Do you need to communicate your standard deviations to your audience? No, I mean, really DO YOU? Think hard about that because chances are your audience doesn’t give a crap. They want to know you calculated your standard deviations. They want to know you were meticulous in your number crunching. But most likely they do not want you to actually tell them the standard deviation. Tuck that ish in an appendix or something.

But in the rare circumstance where your audience really does want to see your standard deviations, here’s a pretty easy way to visualize them in your graph inside Excel. It represents the standard deviation via a gray band behind the mean scores, using a stacked area chart. Sounds complicated, I know, but it’s actually pretty simple and these are the step-by-step instructions. In this example, we are visualizing mean reading scores for schools across the state.

Step 1, we calculate means and standard deviations for each of the 5 years we are reporting on.

Step 2, add the standard deviation to the mean to calculate the upper end of the standard deviation range. And subtract the standard deviation from each mean to get the lower end of the standard deviation range.

Step 3, the difference between the upper range and the lower range is the full standard deviation range, so calculate that by subtracting the lower range from the upper range.

Step 4, graph. We want to create a stacked area chart, using this guy:

So highlight the values in the lower range and the full range, click the stacked area graph, and get this:

As my notes suggest, change the default colors of the stacked areas so that the lower range is no fill or white and the actual standard deviation range is gray. That’s your gray background, yo!

Step 5, add the mean values. First, right-click on the graph, click on Select Data, and add your mean values as a new series. It’ll look like this:

You don’t want it to look like that, but don’t freak out. Just keep going.
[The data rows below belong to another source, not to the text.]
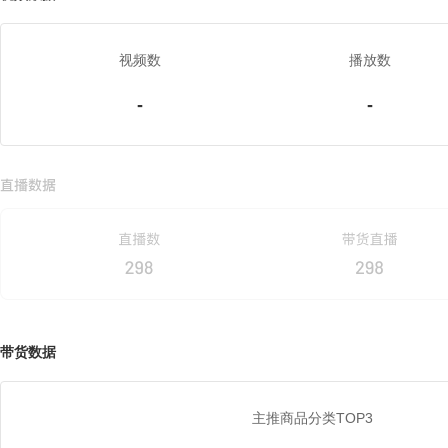
视频数
播放数
-
-
带货数据
主推商品分类TOP3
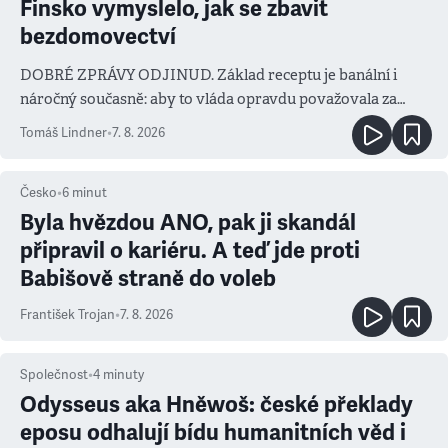
Finsko vymyslelo, jak se zbavit
bezdomovectví
DOBRÉ ZPRÁVY ODJINUD. Základ receptu je banální i
náročný současně: aby to vláda opravdu považovala za
prioritu
Tomáš Lindner
•
7. 8. 2026
Česko
•
6
minut
Byla hvězdou ANO, pak ji skandál
připravil o kariéru. A teď jde proti
Babišově straně do voleb
František Trojan
•
7. 8. 2026
Společnost
•
4
minuty
Odysseus aka Hněwoš: české překlady
eposu odhalují bídu humanitních věd i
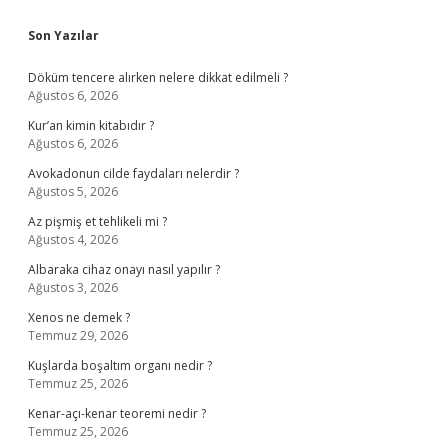
Sidebar
Son Yazılar
Döküm tencere alırken nelere dikkat edilmeli ?
Ağustos 6, 2026
Kur’an kimin kitabıdır ?
Ağustos 6, 2026
Avokadonun cilde faydaları nelerdir ?
Ağustos 5, 2026
Az pişmiş et tehlikeli mi ?
Ağustos 4, 2026
Albaraka cihaz onayı nasıl yapılır ?
Ağustos 3, 2026
Xenos ne demek ?
Temmuz 29, 2026
Kuşlarda boşaltım organı nedir ?
Temmuz 25, 2026
Kenar-açı-kenar teoremi nedir ?
Temmuz 25, 2026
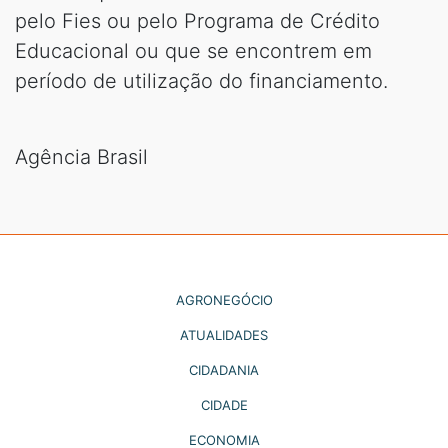
pelo Fies ou pelo Programa de Crédito
Educacional ou que se encontrem em
período de utilização do financiamento.
Agência Brasil
AGRONEGÓCIO
ATUALIDADES
CIDADANIA
CIDADE
ECONOMIA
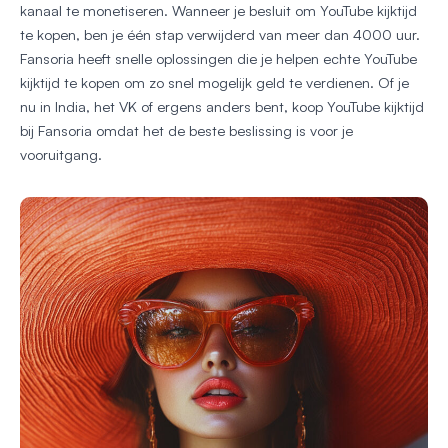
kanaal te monetiseren. Wanneer je besluit om YouTube kijktijd
te kopen, ben je één stap verwijderd van meer dan 4000 uur.
Fansoria heeft snelle oplossingen die je helpen echte YouTube
kijktijd te kopen om zo snel mogelijk geld te verdienen. Of je
nu in India, het VK of ergens anders bent, koop YouTube kijktijd
bij Fansoria omdat het de beste beslissing is voor je
vooruitgang.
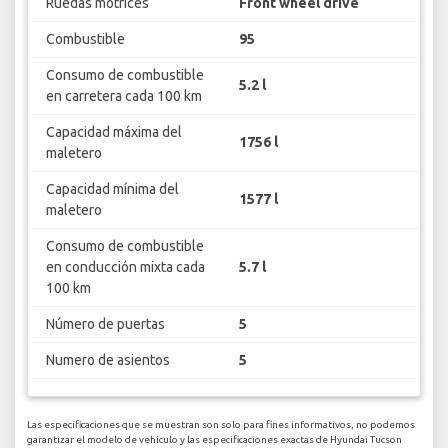
Ruedas motrices
Front wheel drive
Combustible
95
Consumo de combustible
5.2 l
en carretera cada 100 km
Capacidad máxima del
1756 l
maletero
Capacidad mínima del
1577 l
maletero
Consumo de combustible
en conducción mixta cada
5.7 l
100 km
Número de puertas
5
Numero de asientos
5
Las especificaciones que se muestran son solo para fines informativos, no podemos
garantizar el modelo de vehículo y las especificaciones exactas de Hyundai Tucson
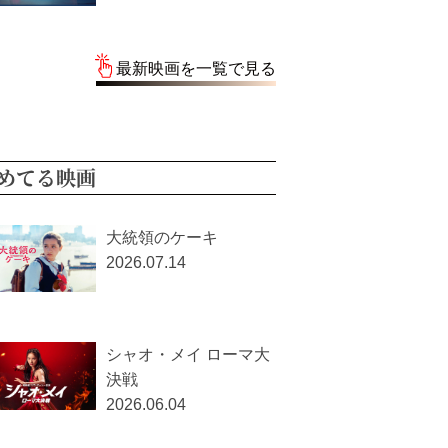
最新映画を一覧で見る
めてる映画
大統領のケーキ
2026.07.14
シャオ・メイ ローマ大
決戦
2026.06.04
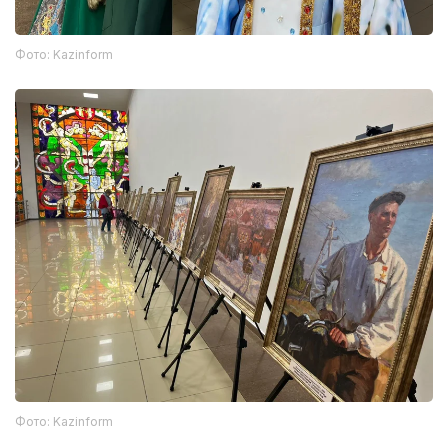
Фото: Kazinform
Фото: Kazinform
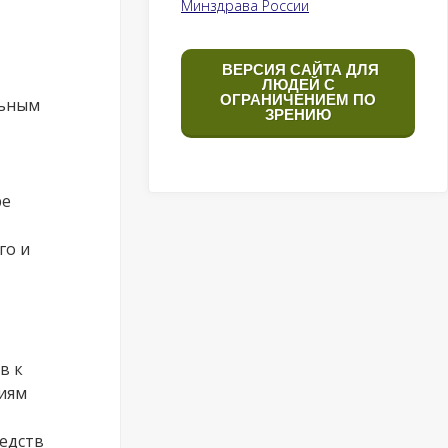
Минздрава России
ВЕРСИЯ САЙТА ДЛЯ
ЛЮДЕЙ С
ОГРАНИЧЕНИЕМ ПО
льным
ЗРЕНИЮ
ре
го и
в к
иям
едств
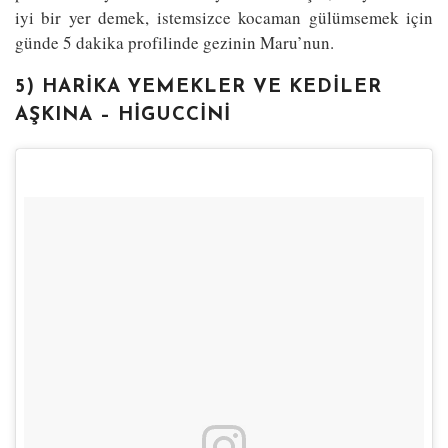
iyi bir yer demek, istemsizce kocaman gülümsemek için
günde 5 dakika profilinde gezinin Maru’nun.
5) HARIKA YEMEKLER VE KEDILER
AŞKINA – HIGUCCINI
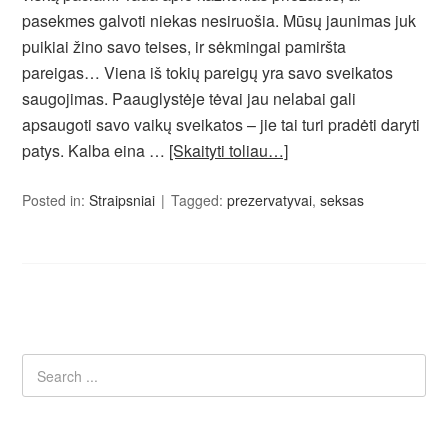
pasekmes galvoti niekas nesiruošia. Mūsų jaunimas juk
puikiai žino savo teises, ir sėkmingai pamiršta
pareigas… Viena iš tokių pareigų yra savo sveikatos
saugojimas. Paauglystėje tėvai jau nelabai gali
apsaugoti savo vaikų sveikatos – jie tai turi pradėti daryti
patys. Kalba eina …
[Skaityti toliau…]
Posted in:
Straipsniai
Tagged:
prezervatyvai
,
seksas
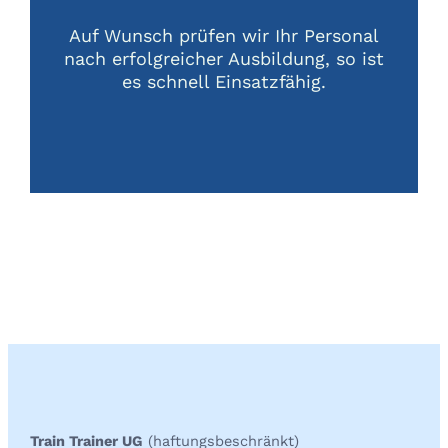
Auf Wunsch prüfen wir Ihr Personal
nach erfolgreicher Ausbildung, so ist
es schnell Einsatzfähig.
Train Trainer UG
(haftungsbeschränkt)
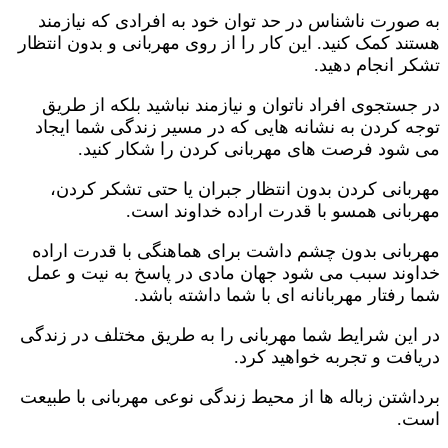
به صورت ناشناس در حد توان خود به افرادی که نیازمند
هستند کمک کنید. این کار را از روی مهربانی و بدون انتظار
تشکر انجام دهید.
در جستجوی افراد ناتوان و نیازمند نباشید بلکه از طریق
توجه کردن به نشانه هایی که در مسیر زندگی شما ایجاد
می شود فرصت های مهربانی کردن را شکار کنید.
مهربانی کردن بدون انتظار جبران یا حتی تشکر کردن،
مهربانی همسو با قدرت اراده خداوند است.
مهربانی بدون چشم داشت برای هماهنگی با قدرت اراده
خداوند سبب می شود جهان مادی در پاسخ به نیت و عمل
شما رفتار مهربانانه ای با شما داشته باشد.
در این شرایط شما مهربانی را به طریق مختلف در زندگی
دریافت و تجربه خواهید کرد.
برداشتن زباله ها از محیط زندگی نوعی مهربانی با طبیعت
است.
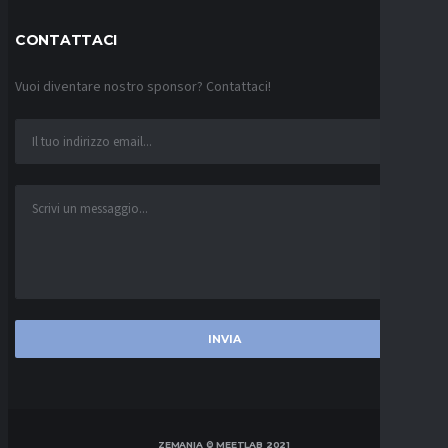
CONTATTACI
Vuoi diventare nostro sponsor? Contattaci!
ZEMANIA © MEETLAB 2021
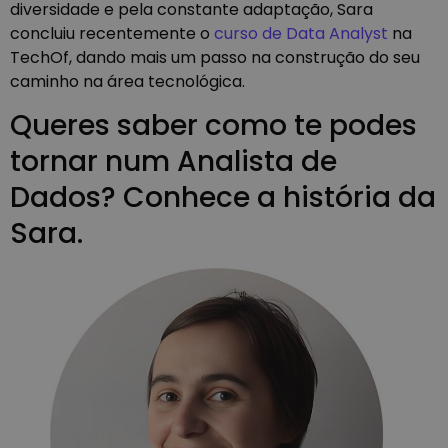
diversidade e pela constante adaptação, Sara
concluiu recentemente o
curso de Data Analyst
na
TechOf, dando mais um passo na construção do seu
caminho na área tecnológica.
Queres saber como te podes
tornar num Analista de
Dados? Conhece a história da
Sara.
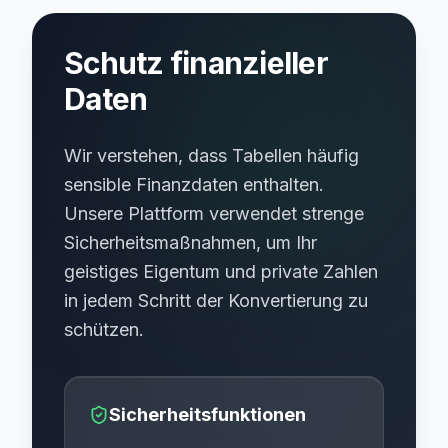
Schutz finanzieller
Daten
Wir verstehen, dass Tabellen häufig
sensible Finanzdaten enthalten.
Unsere Plattform verwendet strenge
Sicherheitsmaßnahmen, um Ihr
geistiges Eigentum und private Zahlen
in jedem Schritt der Konvertierung zu
schützen.
Sicherheitsfunktionen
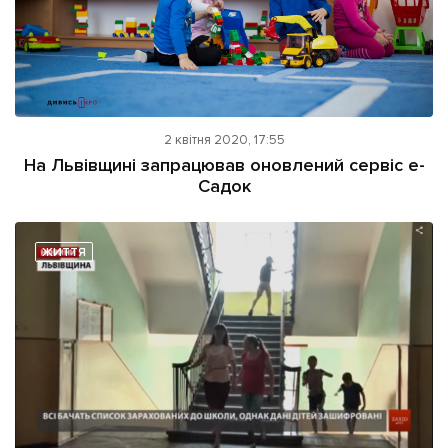
2 квітня 2020, 17:55
На Львівщині запрацював оновлений сервіс е-
Садок
ЖИТТЯ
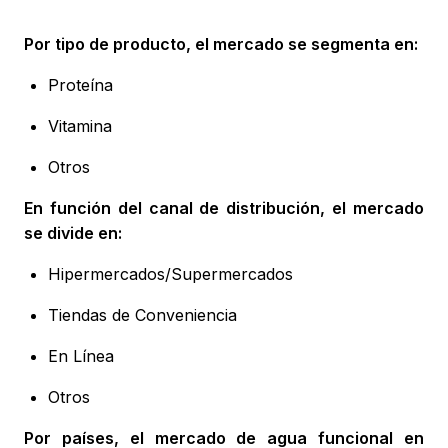
Por tipo de producto, el mercado se segmenta en:
Proteína
Vitamina
Otros
En función del canal de distribución, el mercado
se divide en:
Hipermercados/Supermercados
Tiendas de Conveniencia
En Línea
Otros
Por países, el mercado de agua funcional en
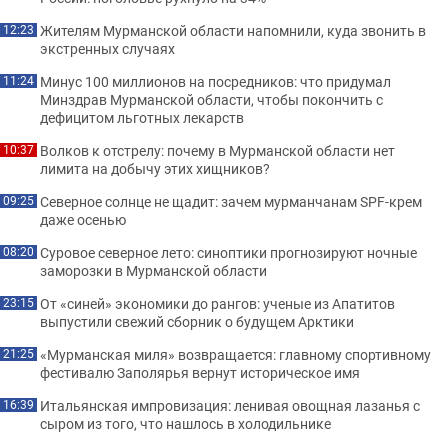
Жителям Мурманской области напомнили, куда звонить в
12:23
экстренных случаях
Минус 100 миллионов на посредников: что придумал
11:24
Минздрав Мурманской области, чтобы покончить с
дефицитом льготных лекарств
Волков к отстрелу: почему в Мурманской области нет
10:37
лимита на добычу этих хищников?
Северное солнце не щадит: зачем мурманчанам SPF-крем
09:25
даже осенью
Суровое северное лето: синоптики прогнозируют ночные
08:20
заморозки в Мурманской области
От «синей» экономики до рангов: ученые из Апатитов
23:15
выпустили свежий сборник о будущем Арктики
«Мурманская миля» возвращается: главному спортивному
21:25
фестивалю Заполярья вернут историческое имя
Итальянская импровизация: ленивая овощная лазанья с
16:39
сыром из того, что нашлось в холодильнике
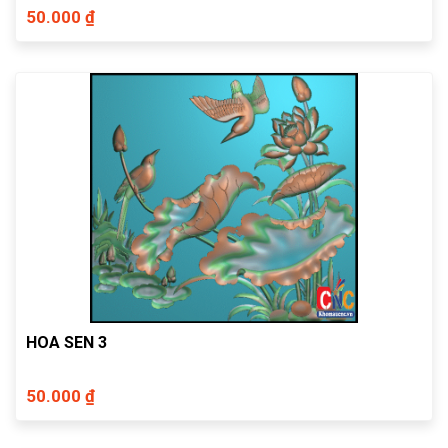
50.000 ₫
HOA SEN 3
50.000 ₫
Step 6, click on that new area representing your means so that it is highlighted. Then change the chart type and select a line.

It’ll look like this:

Whew! That’s more like it.

Step 8, format! Add an explanatory title and a legend-like subtitle to convey what standard deviation actually means.And there you have it. But wield this with care, okay? Standard deviation, while important to us datanerds, can elicit deer-in-the-headlight stares from many audiences.

## Nic Bookman says:

Subscribing to the blog!

## Kristen says:

Thanks for sharing, I am subscribing now!

## Jen Peterson says:

Fantastic – thanks so much! Perfect timing too – we are just producing our final evaluation report.

## kirsty wright says:

Elegant and clear

## David N says:

Here is a link to a trend chart that shows CIs (confidence intervals) for each segment of the data. Very similar in principle to showing SD (obviously).

https://twitter.com/Biff_Bruise/status/446633864908136448

I did this one back in 2011… look familiar? 🙂

## Angie Ficek says:

this is great, stephanie! i hadn’t thought of using an area graph to do this, especially for data over time. i’ve been messing around with line graphs / adding hi-low lines to show standard deviations. will try the area graph next time!

## Stephanie Evergreen says:

Can you post a link to a pic of your method? The more, the merrier.

## Amy Elizabeth says:

This is great – but a line chart doesn’t fit my data! Do you have a suggestion for how to add standard deviation to a bar chart using Excel? Thank you!

## Stephanie Evergreen says:

I think you could use a similar method if you really wanted. You’d probably need to put the standard deviation bars on a secondary axis. Try and let me know!